▶ **ABOUT THIS TASK**:
Across these entries, how many lines contain the word "dụng"? Answer with only the number.

▶ **PROVIDED DATA**:

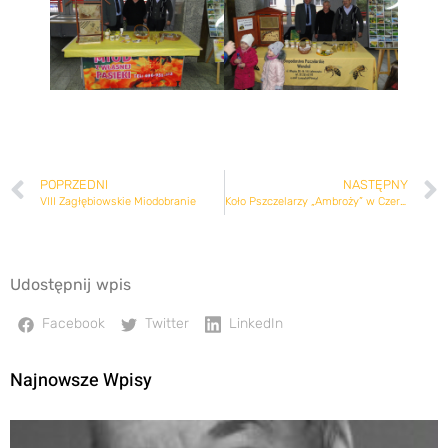
POPRZEDNI
NASTĘPNY
VIII Zagłębiowskie Miodobranie
Koło Pszczelarzy „Ambroży” w Czerwionce-Leszczynach
Udostępnij wpis
Facebook
Twitter
LinkedIn
Najnowsze Wpisy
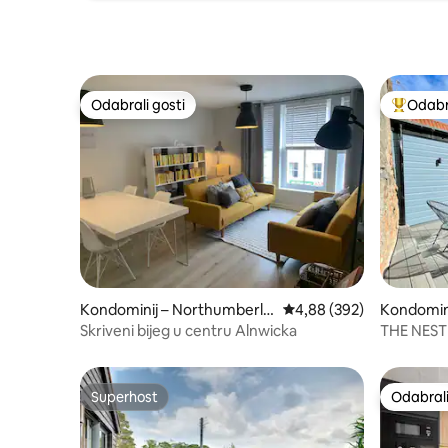
Odabrali gosti
Odabra
Odabrali gosti
Među naj
Kondominij – Northumberla
Prosječna ocjena: 4,88/5
4,88 (392)
Kondomin
nd
nd
Skriveni bijeg u centru Alnwicka
THE NEST –
privatno
Superhost
Odabrali
Superhost
Odabrali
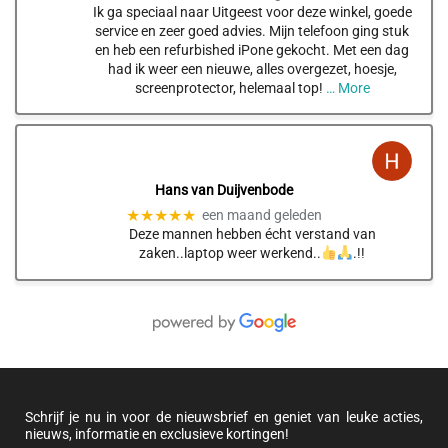
Ik ga speciaal naar Uitgeest voor deze winkel, goede
service en zeer goed advies. Mijn telefoon ging stuk
en heb een refurbished iPone gekocht. Met een dag
had ik weer een nieuwe, alles overgezet, hoesje,
screenprotector, helemaal top!
… More
Hans van Duijvenbode
★★★★★
een maand geleden
Deze mannen hebben écht verstand van
zaken..laptop weer werkend..
.!!
Schrijf je nu in voor de nieuwsbrief en geniet van leuke acties,
nieuws, informatie en exclusieve kortingen!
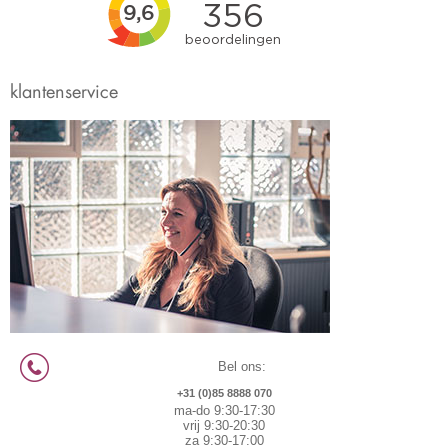
klantenservice
Bel ons:
+31 (0)85 8888 070
ma-do 9:30-17:30
vrij 9:30-20:30
za 9:30-17:00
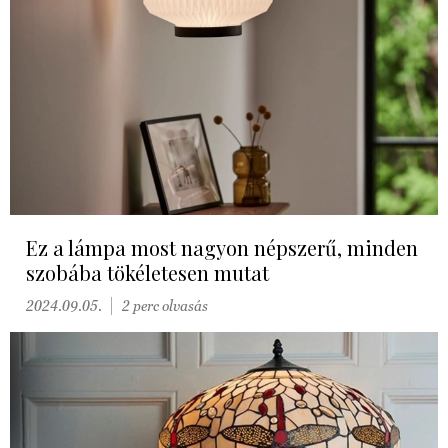
Ez a lámpa most nagyon népszerű, minden
szobába tökéletesen mutat
2024.09.05.
2 perc olvasás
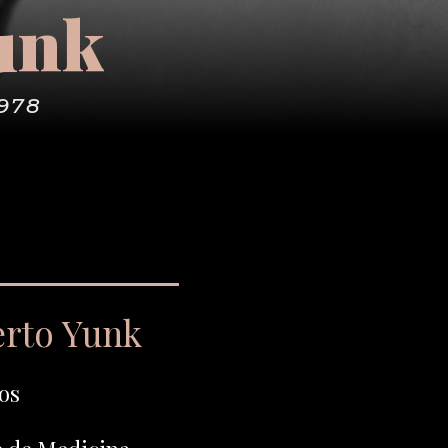
Yunk
1978
erto Yunk
os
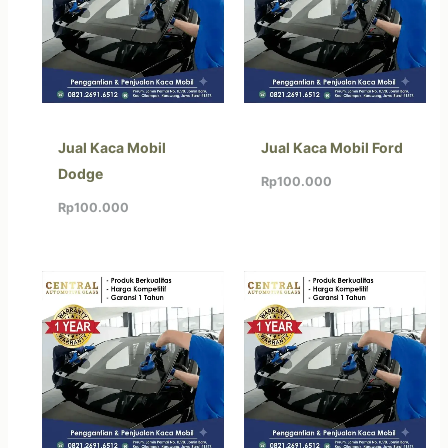
Jual Kaca Mobil
Jual Kaca Mobil Ford
Dodge
Rp
100.000
Rp
100.000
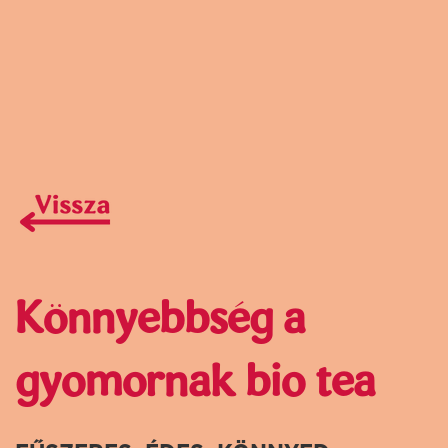
Könnyebbség a
gyomornak bio tea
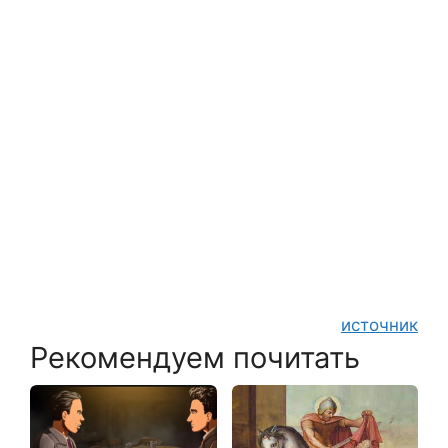
источник
Рекомендуем почитать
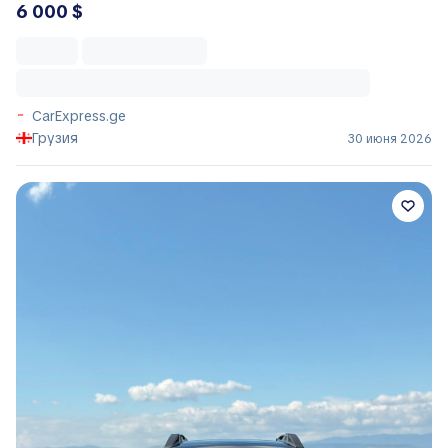
6 000 $
CarExpress.ge
Грузия
30 июня 2026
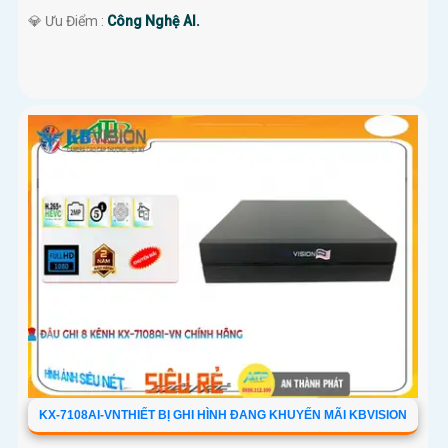
️💎 Ưu Điểm :
Công Nghệ AI.
KX-7108AI-VNTHIẾT BỊ GHI HÌNH ĐANG KHUYẾN MÃI KBVISION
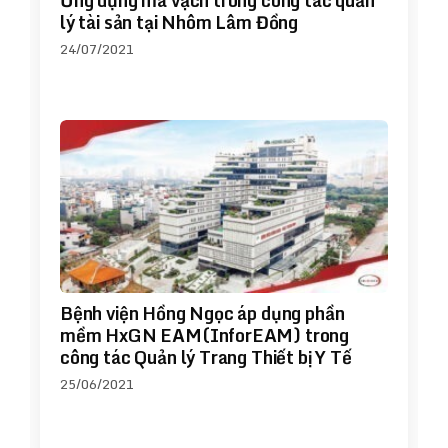
Ứng dụng mã vạch trong công tác quản
lý tài sản tại Nhôm Lâm Đồng
24/07/2021
Bệnh viện Hồng Ngọc áp dụng phần
mềm HxGN EAM(InforEAM) trong
công tác Quản lý Trang Thiết bị Y Tế
25/06/2021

▶ **FINAL ANSWER**:
2